The consultant's have gotten a great deal more sophisticated since then, but the game is the same. And Oder's comments about the role of AKRF in all of this-both judge and jury-is right on target (something we can see most clearly in the Columbia expansion). It is the same phenomenon that we see on the Federal regulatory level: a revolving door between the private sector and government that makes legitimate regulation problematic.
The MI report captures this in quoting a unnamed consultant who said:
"Politicians have no time to read thousand-page volumes of technical data,
and bureaucrats are overwhelmed by their workload...{which leads to}...The
revolving door between powerful government and highly paid private-sector
CEQR jobs means that no wants to go om record blowing the whistle...A guy works
for the city, then goes to work for AKRF...and you can't get out of the circle."
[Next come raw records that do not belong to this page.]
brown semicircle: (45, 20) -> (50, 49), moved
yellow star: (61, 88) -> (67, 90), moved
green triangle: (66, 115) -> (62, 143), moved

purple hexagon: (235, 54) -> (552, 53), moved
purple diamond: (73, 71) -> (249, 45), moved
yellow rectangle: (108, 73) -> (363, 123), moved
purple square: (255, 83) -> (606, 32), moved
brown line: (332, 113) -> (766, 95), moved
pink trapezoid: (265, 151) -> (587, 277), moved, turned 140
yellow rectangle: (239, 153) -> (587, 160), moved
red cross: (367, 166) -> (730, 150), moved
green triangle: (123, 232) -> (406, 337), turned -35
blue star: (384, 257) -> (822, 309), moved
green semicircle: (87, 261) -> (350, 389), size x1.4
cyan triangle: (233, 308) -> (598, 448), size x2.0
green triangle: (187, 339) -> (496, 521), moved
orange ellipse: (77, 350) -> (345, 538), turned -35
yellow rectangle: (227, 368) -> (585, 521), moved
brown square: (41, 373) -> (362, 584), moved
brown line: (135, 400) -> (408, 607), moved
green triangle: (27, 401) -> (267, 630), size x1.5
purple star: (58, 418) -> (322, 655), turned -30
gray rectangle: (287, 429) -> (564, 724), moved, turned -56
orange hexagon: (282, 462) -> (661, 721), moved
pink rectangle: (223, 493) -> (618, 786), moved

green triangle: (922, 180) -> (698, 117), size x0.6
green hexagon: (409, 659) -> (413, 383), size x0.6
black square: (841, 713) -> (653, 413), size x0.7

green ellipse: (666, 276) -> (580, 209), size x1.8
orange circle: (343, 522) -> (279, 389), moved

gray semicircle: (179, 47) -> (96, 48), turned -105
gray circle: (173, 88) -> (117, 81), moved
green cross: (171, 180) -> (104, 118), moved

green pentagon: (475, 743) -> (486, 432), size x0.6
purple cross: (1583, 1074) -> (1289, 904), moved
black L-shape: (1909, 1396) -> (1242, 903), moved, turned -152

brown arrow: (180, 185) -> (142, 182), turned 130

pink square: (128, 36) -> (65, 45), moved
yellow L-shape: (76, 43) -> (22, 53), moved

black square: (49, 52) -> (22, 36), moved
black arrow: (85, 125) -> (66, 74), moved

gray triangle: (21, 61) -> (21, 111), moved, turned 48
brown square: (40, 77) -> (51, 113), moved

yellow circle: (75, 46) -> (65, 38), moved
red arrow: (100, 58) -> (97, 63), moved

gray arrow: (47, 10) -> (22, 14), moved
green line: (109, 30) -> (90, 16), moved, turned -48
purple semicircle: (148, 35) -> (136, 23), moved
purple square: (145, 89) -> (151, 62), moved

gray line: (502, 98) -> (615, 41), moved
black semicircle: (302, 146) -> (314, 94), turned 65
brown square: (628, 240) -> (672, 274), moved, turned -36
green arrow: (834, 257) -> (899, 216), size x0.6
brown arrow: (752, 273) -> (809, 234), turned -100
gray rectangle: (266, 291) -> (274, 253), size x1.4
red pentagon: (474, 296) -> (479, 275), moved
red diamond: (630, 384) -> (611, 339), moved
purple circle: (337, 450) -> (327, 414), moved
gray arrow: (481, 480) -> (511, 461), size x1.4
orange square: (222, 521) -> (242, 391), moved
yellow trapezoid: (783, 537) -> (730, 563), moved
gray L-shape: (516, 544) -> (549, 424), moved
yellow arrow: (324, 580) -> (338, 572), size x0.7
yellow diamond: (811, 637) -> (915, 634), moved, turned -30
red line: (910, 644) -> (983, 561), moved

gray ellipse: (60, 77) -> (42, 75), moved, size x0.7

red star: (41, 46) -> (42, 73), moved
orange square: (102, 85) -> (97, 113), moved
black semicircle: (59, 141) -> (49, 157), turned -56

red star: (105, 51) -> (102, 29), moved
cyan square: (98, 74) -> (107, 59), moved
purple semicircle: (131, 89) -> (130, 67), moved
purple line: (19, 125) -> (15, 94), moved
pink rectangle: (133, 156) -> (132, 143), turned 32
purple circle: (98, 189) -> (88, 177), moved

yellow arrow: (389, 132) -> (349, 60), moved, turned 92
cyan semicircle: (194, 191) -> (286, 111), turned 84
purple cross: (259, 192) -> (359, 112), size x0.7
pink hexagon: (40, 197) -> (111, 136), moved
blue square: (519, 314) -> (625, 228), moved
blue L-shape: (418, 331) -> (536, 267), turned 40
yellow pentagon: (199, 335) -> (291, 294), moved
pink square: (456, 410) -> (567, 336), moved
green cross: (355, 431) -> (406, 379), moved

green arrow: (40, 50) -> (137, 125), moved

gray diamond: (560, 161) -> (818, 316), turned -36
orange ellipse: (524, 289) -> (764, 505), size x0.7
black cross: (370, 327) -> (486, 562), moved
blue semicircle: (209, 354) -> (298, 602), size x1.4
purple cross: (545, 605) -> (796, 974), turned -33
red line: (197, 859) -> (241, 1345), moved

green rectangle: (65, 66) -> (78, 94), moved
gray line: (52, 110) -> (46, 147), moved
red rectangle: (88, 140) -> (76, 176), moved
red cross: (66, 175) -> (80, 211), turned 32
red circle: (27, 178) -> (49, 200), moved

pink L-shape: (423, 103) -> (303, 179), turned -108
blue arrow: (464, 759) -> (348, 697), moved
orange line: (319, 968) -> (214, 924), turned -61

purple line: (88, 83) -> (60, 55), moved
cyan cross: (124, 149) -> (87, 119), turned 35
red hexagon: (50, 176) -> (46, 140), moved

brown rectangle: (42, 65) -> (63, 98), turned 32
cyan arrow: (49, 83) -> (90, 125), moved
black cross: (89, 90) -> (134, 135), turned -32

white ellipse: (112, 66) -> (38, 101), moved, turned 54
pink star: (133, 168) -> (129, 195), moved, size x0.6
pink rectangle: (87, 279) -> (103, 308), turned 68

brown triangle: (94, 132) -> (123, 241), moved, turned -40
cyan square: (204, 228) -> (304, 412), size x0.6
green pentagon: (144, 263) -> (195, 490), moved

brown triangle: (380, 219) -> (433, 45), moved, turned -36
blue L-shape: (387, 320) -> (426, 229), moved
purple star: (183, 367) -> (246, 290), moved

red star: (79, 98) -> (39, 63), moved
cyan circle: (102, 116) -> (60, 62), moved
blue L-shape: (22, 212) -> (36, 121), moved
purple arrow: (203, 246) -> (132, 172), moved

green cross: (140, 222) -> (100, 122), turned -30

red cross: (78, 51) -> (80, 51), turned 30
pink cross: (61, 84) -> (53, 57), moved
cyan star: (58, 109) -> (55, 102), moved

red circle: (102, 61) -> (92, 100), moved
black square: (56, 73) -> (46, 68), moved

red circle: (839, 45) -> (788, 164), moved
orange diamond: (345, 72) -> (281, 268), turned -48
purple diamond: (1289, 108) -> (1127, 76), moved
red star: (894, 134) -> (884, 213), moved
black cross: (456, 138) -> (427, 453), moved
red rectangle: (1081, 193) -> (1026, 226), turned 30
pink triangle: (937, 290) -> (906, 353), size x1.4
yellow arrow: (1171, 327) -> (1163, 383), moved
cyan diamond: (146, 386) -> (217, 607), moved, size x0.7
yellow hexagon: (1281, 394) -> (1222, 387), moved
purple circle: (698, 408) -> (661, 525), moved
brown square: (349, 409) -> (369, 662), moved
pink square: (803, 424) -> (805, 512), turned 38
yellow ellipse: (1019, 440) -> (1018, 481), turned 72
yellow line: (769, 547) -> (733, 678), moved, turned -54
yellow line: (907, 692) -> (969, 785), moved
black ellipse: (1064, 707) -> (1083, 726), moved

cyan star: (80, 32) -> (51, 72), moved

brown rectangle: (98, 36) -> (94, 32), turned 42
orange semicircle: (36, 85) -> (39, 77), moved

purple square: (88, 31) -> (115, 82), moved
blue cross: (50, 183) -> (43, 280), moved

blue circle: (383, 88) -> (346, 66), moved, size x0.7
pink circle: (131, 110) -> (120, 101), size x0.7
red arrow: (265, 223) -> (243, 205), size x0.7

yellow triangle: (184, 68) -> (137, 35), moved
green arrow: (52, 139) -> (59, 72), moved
The quality of the technical review is also called into question in the report. In developing mitigation for traffic impacts, consultants for developers tend to evaluate a narrow range of local impacts, and avoid looking at the wider possible damage that can be done to surrounding neighborhoods. This can be seen in the traffic signal retiming mitigations: "It is perfectly possible for a retiming, proposed to address congestion at an intersection, within the study area, to make things worse in the larger neighborhood just outside the study area."
So, for instance, with the Yankee Stadium and the Bronx Terminal Market projects that will certainly have a cumulative impact on the South Bronx, but were examined as if they were two discrete projects without any contiguity whatsoever. And of course no one bothered to look at traffic on the Deegan, since there appears to be no requirement to look at state roads-even if they are on "Asthma Alley."
So the MI report has a number of important observations, but its major weakness is its attempt to narrow the scope of review to what it feels are legitimate environmental issues. Neighborhood character and socio-economic conditions are eschewed in favor of very narrow parameters. This overlooks a number of salient points.
In the first place, the review process is a political process as much as it is an environmental one. Developer visions have a political component, and their impact needs to be evaluated on a number of levels that transcend narrow environmental concerns. When ULURP becomes a "weapon of choice" for activists-something that MI sees pejoratively-it is because it is the only available venue to express the concerns of communities and small businesses.
In addition, the issues of community character and socio-economic impacts often do have an important environmental impact. As we have commented concerning the mayor's congestion pricing plan, the building of auto-dependent shopping centers creates congestion and threatens the sustainability of local {often walk-to-shop} commercial strips. And why shouldn't the nurturing of local economies be a focus of any review? If not in ULURP, where?
Which brings us to what we feel is a major lapse in the MI report. It is spot on in showing how consultants collude with developers-and how beleaguered city bureaucrats play matador with the review-but it fails to call for the removal of developer-paid experts from the review process. As we have said before, experts should be hired by the city and paid for by the developers; and they should be given a wider planning agenda for their review.
So the MI report is a good start in the reformation of a broken ULURP process. Ultimately, however, it is too developer-friendly and insensitive to the needs of communities and small businesses. A comprehensive reformation should be made an integral part of PlaNYC so that, going forward towards sustainability, we have as disinterested (and as community-friendly) a review process as possible.